Follow the links! The links are your friends! (actually in most cases they are my friends, but I can share.)
- Post Secrets has an awesome video up of people actually telling their secrets that will make you tear up and maybe give you some chills. If you miss it at that link you can also find it here. Both of the secrets told by the couple to eachother made me gasp out loud (GOL?).
- Andrew of Former Flatmate Fame has started a blog about TV shows, named after my special nickname for him when he lived here and would control the TV for me, something I find sort of tedious and too technical (shaddup). Since he is extremely funny and witty, you should all go there and maybe if he gets enough interest he will post a SECOND post! Now wouldn’t that be like Christmas has arrived early!!! (PS- Tell him Large Marge sent you!)

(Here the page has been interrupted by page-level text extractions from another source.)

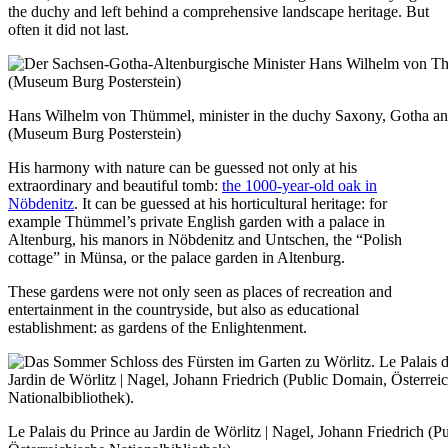
the duchy and left behind a comprehensive landscape heritage. But
often it did not last.
Hans Wilhelm von Thümmel, minister in the duchy Saxony, Gotha an
(Museum Burg Posterstein)
His harmony with nature can be guessed not only at his
extraordinary and beautiful tomb:
the 1000-year-old oak in
Nöbdenitz
. It can be guessed at his horticultural heritage: for
example Thümmel’s private English garden with a palace in
Altenburg, his manors in Nöbdenitz and Untschen, the “Polish
cottage” in Münsa, or the palace garden in Altenburg.
These gardens were not only seen as places of recreation and
entertainment in the countryside, but also as educational
establishment: as gardens of the Enlightenment.
Le Palais du Prince au Jardin de Wörlitz | Nagel, Johann Friedrich (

- Pam is an expat blogger here in the Netherlands who I recently had the pleasure of meeting over a bagel and a cawfee (pronounced like that because we are from New York and New Jersey). She is trying to win a trip to Korea, and damnit you are all going to help her! Please follow this link, click on ‘Applicant Details’ next to ‘Pam Wants to Sell Her Seoul’ and then give her 5 stars! Lather, Rince, and Repeat again tomorrow! Thanks! Here’s hoping you win Pam!!
- An old friend from high school is trying to win the bid to be the next XFX girl, so if you’re on Facebook and want to help, please become a fan here and VOTE ELISSA!
- This post from My Defective Life really hit home with me. I’ve been having mortality….shall we say….issues lately. In fact a lot of what My Defective Life talks about hits home with me, sometimes to the point of freaking me out (is she IN MY BRAIN?). Plus she gets mega brownie points for being a horror movie buff. And talkin’ rauchy. And being a vegan.
- And last but not least please keep your eyes peeled for the Strawberry Earth Hotel Crash coming up in January! Tickets for the party and the rooms will be on sale soon! This is a great chance to party like a rockstar, stay at the extremely fancy Hotel V (not just sayin’ that because I’m biased- I promise) and make an eco difference! Yes yes yes! Plan your trips to Amsterdam now, and if you already live here treat yourself to a night in at a nice hotel, party the night before and breakfast the morning after all included! You just can’t beat that.